▶ Exercise brief
Print all of the entries exactly, minus the pictures.

▶ Collected data
**********

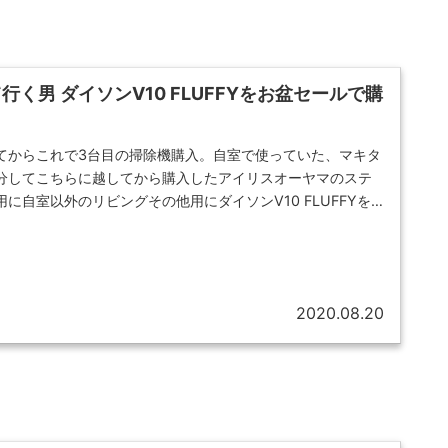
く男 ダイソンV10 FLUFFYをお盆セールで購
てからこれで3台目の掃除機購入。自室で使っていた、マキタ
分してこちらに越してから購入したアイリスオーヤマのステ
に自室以外のリビングその他用にダイソンV10 FLUFFYを
2020.08.20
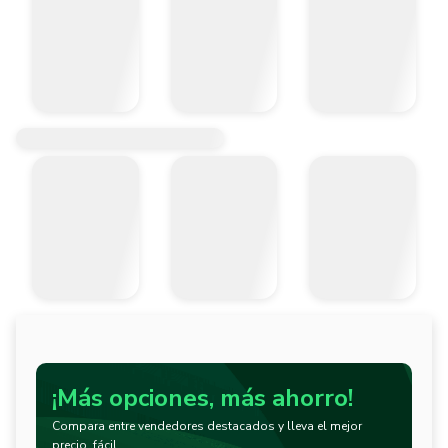
¡Más opciones, más ahorro!
Compara entre vendedores destacados y lleva el mejor
precio, fácil.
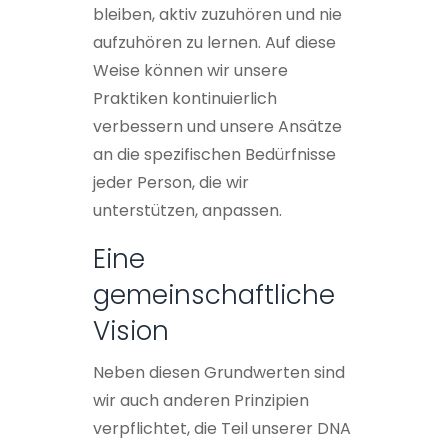
bleiben, aktiv zuzuhören und nie
aufzuhören zu lernen. Auf diese
Weise können wir unsere
Praktiken kontinuierlich
verbessern und unsere Ansätze
an die spezifischen Bedürfnisse
jeder Person, die wir
unterstützen, anpassen.
Eine
gemeinschaftliche
Vision
Neben diesen Grundwerten sind
wir auch anderen Prinzipien
verpflichtet, die Teil unserer DNA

**********

▶ Solution to this task
く男 ダイソンV10 FLUFFYをお盆セールで購
てからこれで3台目の掃除機購入。自室で使っていた、マキタ
分してこちらに越してから購入したアイリスオーヤマのステ
に自室以外のリビングその他用にダイソンV10 FLUFFYを
2020.08.20
¡Más opciones, más ahorro!
Compara entre vendedores destacados y lleva el mejor
precio, fácil.
bleiben, aktiv zuzuhören und nie
aufzuhören zu lernen. Auf diese
Weise können wir unsere
Praktiken kontinuierlich
verbessern und unsere Ansätze
an die spezifischen Bedürfnisse
jeder Person, die wir
unterstützen, anpassen.
Eine
gemeinschaftliche
Vision
Neben diesen Grundwerten sind
wir auch anderen Prinzipien
verpflichtet, die Teil unserer DNA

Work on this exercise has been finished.